Exercise description >> Repeat the entries exactly but omit the pictures.

Records >>
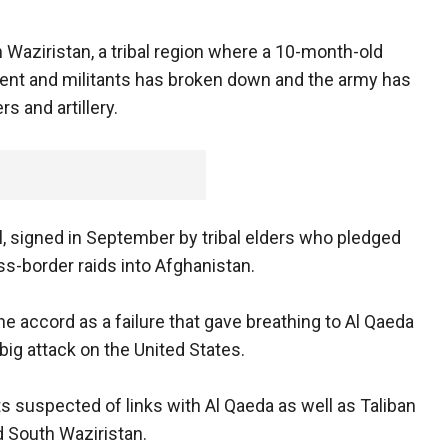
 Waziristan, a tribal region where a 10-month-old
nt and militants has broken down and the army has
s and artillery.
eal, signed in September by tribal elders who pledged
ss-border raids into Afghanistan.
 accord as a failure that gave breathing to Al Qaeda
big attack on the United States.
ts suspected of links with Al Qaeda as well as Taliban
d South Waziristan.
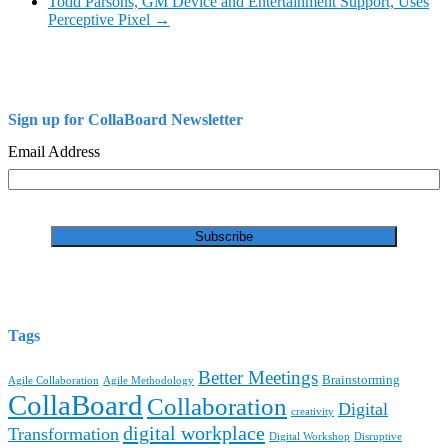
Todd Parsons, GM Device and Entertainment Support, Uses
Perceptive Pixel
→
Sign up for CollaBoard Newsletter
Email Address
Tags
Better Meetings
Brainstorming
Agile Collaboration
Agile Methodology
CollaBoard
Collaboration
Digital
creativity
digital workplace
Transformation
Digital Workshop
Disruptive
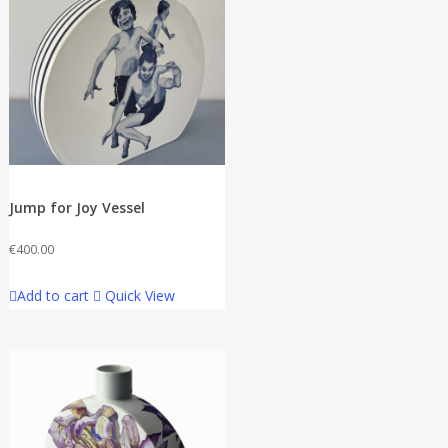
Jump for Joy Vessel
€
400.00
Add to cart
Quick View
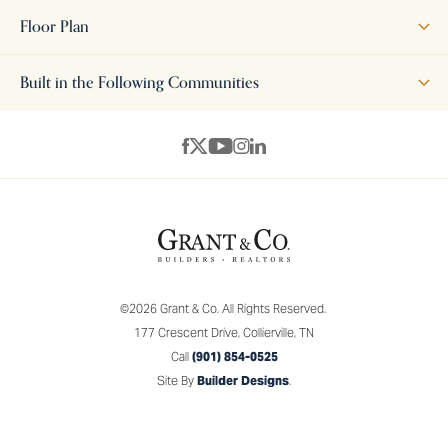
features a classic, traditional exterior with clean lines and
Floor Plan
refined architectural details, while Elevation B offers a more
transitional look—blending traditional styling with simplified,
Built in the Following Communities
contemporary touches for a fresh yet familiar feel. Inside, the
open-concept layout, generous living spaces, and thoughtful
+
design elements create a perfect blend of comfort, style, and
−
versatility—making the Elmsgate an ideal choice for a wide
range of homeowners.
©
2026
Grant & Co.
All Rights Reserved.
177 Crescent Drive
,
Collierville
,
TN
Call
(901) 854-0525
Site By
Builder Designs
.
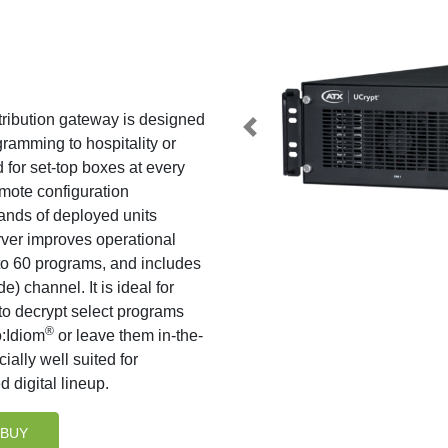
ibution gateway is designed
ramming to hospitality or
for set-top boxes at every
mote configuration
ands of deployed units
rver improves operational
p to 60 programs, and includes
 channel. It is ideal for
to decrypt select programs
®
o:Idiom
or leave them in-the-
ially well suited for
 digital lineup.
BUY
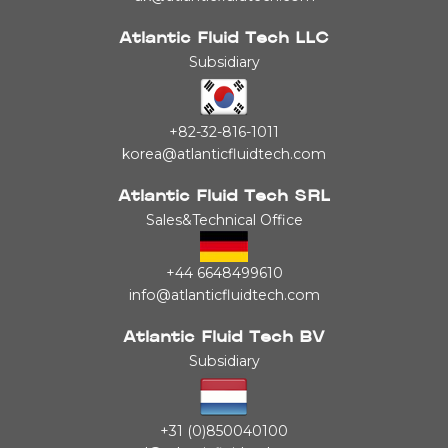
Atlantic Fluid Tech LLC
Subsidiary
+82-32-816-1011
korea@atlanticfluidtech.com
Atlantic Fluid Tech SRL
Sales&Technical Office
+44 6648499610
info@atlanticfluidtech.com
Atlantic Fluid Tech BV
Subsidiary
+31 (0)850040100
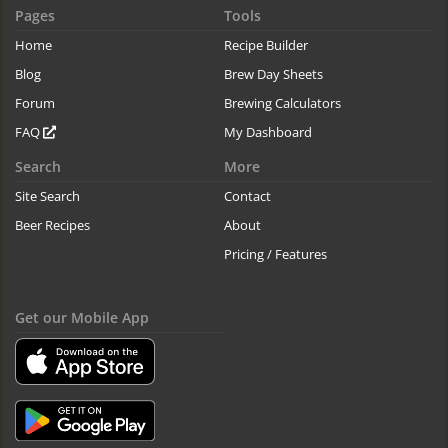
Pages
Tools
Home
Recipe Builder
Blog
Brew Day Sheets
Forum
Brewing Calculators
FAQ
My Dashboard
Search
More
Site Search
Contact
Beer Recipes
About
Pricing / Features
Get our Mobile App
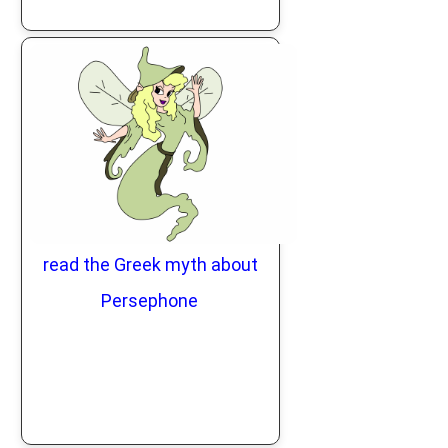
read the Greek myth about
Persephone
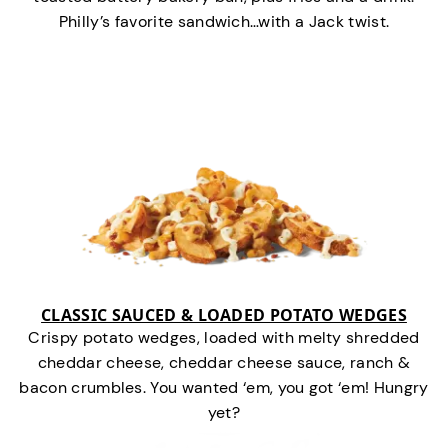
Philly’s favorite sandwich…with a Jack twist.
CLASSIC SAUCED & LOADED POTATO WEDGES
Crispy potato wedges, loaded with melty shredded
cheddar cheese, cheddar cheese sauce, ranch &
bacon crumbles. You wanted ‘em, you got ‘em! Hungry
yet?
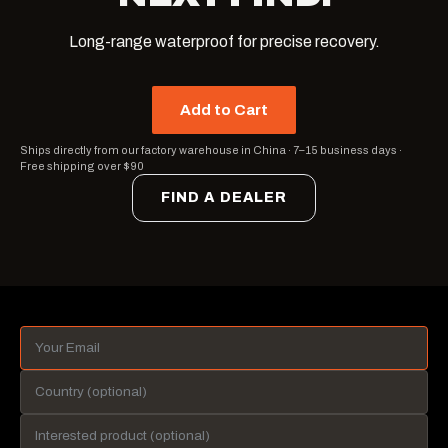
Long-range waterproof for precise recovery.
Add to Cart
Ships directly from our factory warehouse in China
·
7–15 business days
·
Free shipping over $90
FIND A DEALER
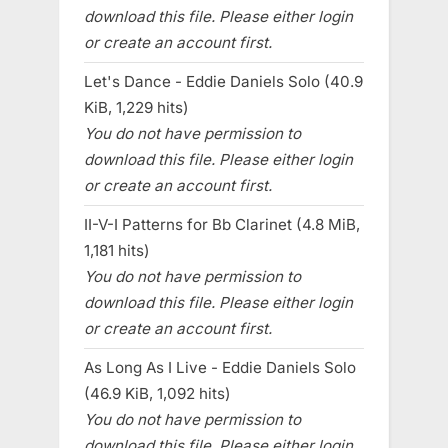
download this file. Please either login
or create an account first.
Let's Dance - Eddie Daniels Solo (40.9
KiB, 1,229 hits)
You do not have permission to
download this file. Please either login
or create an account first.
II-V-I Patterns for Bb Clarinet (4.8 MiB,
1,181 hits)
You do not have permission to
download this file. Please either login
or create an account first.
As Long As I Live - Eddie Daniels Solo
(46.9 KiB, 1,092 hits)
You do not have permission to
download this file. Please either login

Completed task >>
 Waziristan, a tribal region where a 10-month-old
nt and militants has broken down and the army has
s and artillery.
eal, signed in September by tribal elders who pledged
ss-border raids into Afghanistan.
 accord as a failure that gave breathing to Al Qaeda
big attack on the United States.
ts suspected of links with Al Qaeda as well as Taliban
d South Waziristan.
Todd Parsons, GM Device and Entertainment Support, Uses
Perceptive Pixel
→
Sign up for CollaBoard Newsletter
Email Address
Tags
Better Meetings
Brainstorming
Agile Collaboration
Agile Methodology
CollaBoard
Collaboration
Digital
creativity
digital workplace
Transformation
Digital Workshop
Disruptive
Jump for Joy Vessel
€
400.00
Add to cart
Quick View
features a classic, traditional exterior with clean lines and
Floor Plan
refined architectural details, while Elevation B offers a more
transitional look—blending traditional styling with simplified,
Built in the Following Communities
contemporary touches for a fresh yet familiar feel. Inside, the
open-concept layout, generous living spaces, and thoughtful
+
design elements create a perfect blend of comfort, style, and
−
versatility—making the Elmsgate an ideal choice for a wide
range of homeowners.
©
2026
Grant & Co.
All Rights Reserved.
177 Crescent Drive
,
Collierville
,
TN
Call
(901) 854-0525
Site By
Builder Designs
.
ibution gateway is designed
ramming to hospitality or
for set-top boxes at every
mote configuration
ands of deployed units
rver improves operational
p to 60 programs, and includes
 channel. It is ideal for
to decrypt select programs
®
o:Idiom
or leave them in-the-
ially well suited for
 digital lineup.
BUY
Atlantic Fluid Tech LLC
Subsidiary
+82-32-816-1011
korea@atlanticfluidtech.com
Atlantic Fluid Tech SRL
Sales&Technical Office
+44 6648499610
info@atlanticfluidtech.com
Atlantic Fluid Tech BV
Subsidiary
+31 (0)850040100
Pages
Tools
Home
Recipe Builder
Blog
Brew Day Sheets
Forum
Brewing Calculators
FAQ
My Dashboard
Search
More
Site Search
Contact
Beer Recipes
About
Pricing / Features
Get our Mobile App
read the Greek myth about
Persephone
Philly’s favorite sandwich…with a Jack twist.
CLASSIC SAUCED & LOADED POTATO WEDGES
Crispy potato wedges, loaded with melty shredded
cheddar cheese, cheddar cheese sauce, ranch &
bacon crumbles. You wanted ‘em, you got ‘em! Hungry
yet?
Long-range waterproof for precise recovery.
Add to Cart
Ships directly from our factory warehouse in China
·
7–15 business days
·
Free shipping over $90
FIND A DEALER
download this file. Please either login
or create an account first.
Let's Dance - Eddie Daniels Solo (40.9
KiB, 1,229 hits)
You do not have permission to
download this file. Please either login
or create an account first.
II-V-I Patterns for Bb Clarinet (4.8 MiB,
1,181 hits)
You do not have permission to
download this file. Please either login
or create an account first.
As Long As I Live - Eddie Daniels Solo
(46.9 KiB, 1,092 hits)
You do not have permission to
download this file. Please either login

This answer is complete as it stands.